The companies will find themselves battling for the same population of pocketbooks and must bid on control of the city using bottle cap tokens. In each of six rounds, players invest a stack of bottle caps on a city card of their choice drawn from the City Deck. They can place as many - or as few - as they choose, as long as it contains one cap matching their company’s colours. Other players will either bid on different cities or throw their resources behind muscling out the competition, investing a larger stack of bottlecaps than the current frontrunner.
Once invested, players can’t recoup their bottle caps - this makes bidding wars prohibitively expensive and perhaps a good strategy for goading the clear winner into overreaching on a certain city, something Top Pop has in common with other auction board games. Night cities wrinkle the standard formula by being placed face down, introducing a bluffing element to that round’s proceeding bid phase.
Play continues around the table until someone wins their sixth city and sends the game into its final stage. Everyone will have one last-ditch attempt to shore up their popularity before scoring begins. More points are awarded for owning the most of each city card, representing that companies uncontested control of refrigerators, coolers and lunch boxes.
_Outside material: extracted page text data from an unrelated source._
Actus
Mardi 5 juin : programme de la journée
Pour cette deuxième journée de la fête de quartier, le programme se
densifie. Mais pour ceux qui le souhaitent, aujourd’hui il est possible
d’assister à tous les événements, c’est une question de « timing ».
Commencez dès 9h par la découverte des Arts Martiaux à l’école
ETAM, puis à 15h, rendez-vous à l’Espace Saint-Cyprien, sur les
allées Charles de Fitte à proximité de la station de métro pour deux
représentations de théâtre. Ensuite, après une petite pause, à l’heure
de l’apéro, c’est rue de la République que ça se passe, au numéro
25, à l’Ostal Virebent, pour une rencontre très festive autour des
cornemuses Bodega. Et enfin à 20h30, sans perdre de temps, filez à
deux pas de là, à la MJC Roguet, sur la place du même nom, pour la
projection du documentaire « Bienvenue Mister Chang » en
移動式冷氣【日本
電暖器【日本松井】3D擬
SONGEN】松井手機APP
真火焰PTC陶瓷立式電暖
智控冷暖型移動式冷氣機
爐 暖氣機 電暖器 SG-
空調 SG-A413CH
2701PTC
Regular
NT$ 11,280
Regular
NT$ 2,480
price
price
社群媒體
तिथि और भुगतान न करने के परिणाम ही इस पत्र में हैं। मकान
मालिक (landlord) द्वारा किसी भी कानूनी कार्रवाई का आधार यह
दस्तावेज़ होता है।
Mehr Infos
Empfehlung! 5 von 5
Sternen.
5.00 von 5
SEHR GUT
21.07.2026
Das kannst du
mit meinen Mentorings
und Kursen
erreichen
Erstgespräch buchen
Top Pop supports a truncated version for even shorter games - publisher Talon Strikes Studios said rounds typically last 30 to 45 minutes - as well as variant scenarios that shake up play by adding or amending the rules. For example, the Small Town scenario allows players outbid on low-power cities to retrieve their investment, while High Rollers literally ups the ante to a minimum of two bottle caps.
Talon Strikes Studios is an independent board game designer and publisher that most recently funded Night Market, a title about shopping through the ubiquitous installation in Taiwanese cities and villages. Top Pop is designed by Mark McGee and Joshua J. Mills.
The company plans to launch Top Pop’s Kickstarter campaign in July of this year, but pricing and an eventual release dan’t aren’t yet known.